Goal of the exercise: Would you repeat, exactly as given, the line with "Find the location of a particular element. The width" and every line after it to the end of the entries?

Collected data entries:
********

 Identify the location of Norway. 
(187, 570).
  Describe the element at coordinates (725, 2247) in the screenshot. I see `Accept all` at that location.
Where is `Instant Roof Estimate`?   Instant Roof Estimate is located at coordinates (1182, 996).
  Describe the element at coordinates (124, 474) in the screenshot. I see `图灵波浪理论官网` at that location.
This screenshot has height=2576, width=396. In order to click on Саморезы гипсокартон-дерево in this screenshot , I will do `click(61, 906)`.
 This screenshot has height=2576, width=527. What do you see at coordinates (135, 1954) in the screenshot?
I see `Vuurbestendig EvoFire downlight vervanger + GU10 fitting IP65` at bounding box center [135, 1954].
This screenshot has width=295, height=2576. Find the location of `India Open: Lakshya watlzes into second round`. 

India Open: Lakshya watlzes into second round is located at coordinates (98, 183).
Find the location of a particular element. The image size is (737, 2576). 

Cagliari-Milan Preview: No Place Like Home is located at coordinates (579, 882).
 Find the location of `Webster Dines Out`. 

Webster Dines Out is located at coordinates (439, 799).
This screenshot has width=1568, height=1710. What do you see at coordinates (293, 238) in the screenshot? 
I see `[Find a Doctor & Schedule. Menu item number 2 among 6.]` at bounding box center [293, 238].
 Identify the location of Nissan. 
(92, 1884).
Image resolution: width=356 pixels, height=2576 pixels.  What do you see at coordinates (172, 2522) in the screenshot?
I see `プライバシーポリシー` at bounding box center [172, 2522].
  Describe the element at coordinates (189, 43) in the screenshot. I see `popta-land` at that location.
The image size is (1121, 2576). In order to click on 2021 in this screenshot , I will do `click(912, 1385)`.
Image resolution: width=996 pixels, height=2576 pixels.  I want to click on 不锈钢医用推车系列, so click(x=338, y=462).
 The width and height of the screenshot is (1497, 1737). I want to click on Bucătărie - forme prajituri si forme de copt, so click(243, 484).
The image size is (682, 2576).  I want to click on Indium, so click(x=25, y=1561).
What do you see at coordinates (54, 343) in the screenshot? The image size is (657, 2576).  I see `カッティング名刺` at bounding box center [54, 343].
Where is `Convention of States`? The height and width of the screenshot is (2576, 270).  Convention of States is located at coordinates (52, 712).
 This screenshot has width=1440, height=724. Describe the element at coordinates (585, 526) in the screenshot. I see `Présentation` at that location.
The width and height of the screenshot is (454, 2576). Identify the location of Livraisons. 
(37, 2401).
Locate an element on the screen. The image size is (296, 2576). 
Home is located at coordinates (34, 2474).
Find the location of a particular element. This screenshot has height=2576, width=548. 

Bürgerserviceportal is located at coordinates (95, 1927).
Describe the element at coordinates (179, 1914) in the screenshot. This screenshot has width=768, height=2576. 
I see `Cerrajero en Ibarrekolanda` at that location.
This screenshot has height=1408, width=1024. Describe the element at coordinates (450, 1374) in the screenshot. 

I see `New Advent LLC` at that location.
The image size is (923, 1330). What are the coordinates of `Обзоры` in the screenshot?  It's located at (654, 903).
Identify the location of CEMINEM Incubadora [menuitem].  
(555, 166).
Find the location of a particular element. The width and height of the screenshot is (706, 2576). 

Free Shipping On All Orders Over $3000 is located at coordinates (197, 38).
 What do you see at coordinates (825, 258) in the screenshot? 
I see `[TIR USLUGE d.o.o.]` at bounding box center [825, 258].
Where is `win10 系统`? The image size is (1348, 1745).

********

Output below:
Find the location of a particular element. The width and height of the screenshot is (706, 2576). 

Free Shipping On All Orders Over $3000 is located at coordinates (197, 38).
 What do you see at coordinates (825, 258) in the screenshot? 
I see `[TIR USLUGE d.o.o.]` at bounding box center [825, 258].
Where is `win10 系统`? The image size is (1348, 1745).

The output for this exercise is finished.